▶ **Aim of the exercise**:
Excluding pictures, give the entries again exactly as they appear.
*** Begin section ***
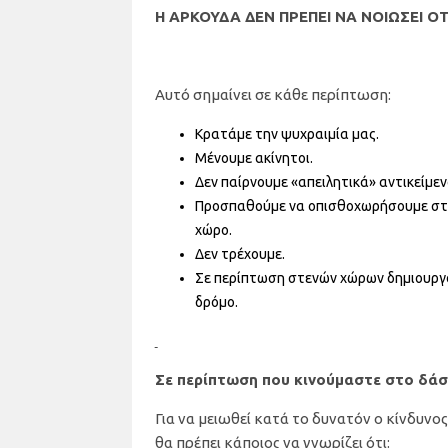
Η ΑΡΚΟΥΔΑ ΔΕΝ ΠΡΕΠΕΙ ΝΑ ΝΟΙΩΣΕΙ Ο
Αυτό σημαίνει σε κάθε περίπτωση:
Κρατάμε την ψυχραιμία μας.
Μένουμε ακίνητοι.
Δεν παίρνουμε «απειλητικά» αντικείμεν
Προσπαθούμε να οπισθοχωρήσουμε στα
χώρο.
Δεν τρέχουμε.
Σε περίπτωση στενών χώρων δημιουργο
δρόμο.
Σε περίπτωση που κινούμαστε στο δάσ
Για να μειωθεί κατά το δυνατόν ο κίνδυν
θα πρέπει κάποιος να γνωρίζει ότι:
*** End section ***
▶ **Solution for this problem**:
Η ΑΡΚΟΥΔΑ ΔΕΝ ΠΡΕΠΕΙ ΝΑ ΝΟΙΩΣΕΙ Ο
Αυτό σημαίνει σε κάθε περίπτωση:
Κρατάμε την ψυχραιμία μας.
Μένουμε ακίνητοι.
Δεν παίρνουμε «απειλητικά» αντικείμεν
Προσπαθούμε να οπισθοχωρήσουμε στα
χώρο.
Δεν τρέχουμε.
Σε περίπτωση στενών χώρων δημιουργο
δρόμο.
Σε περίπτωση που κινούμαστε στο δάσ
Για να μειωθεί κατά το δυνατόν ο κίνδυν
θα πρέπει κάποιος να γνωρίζει ότι:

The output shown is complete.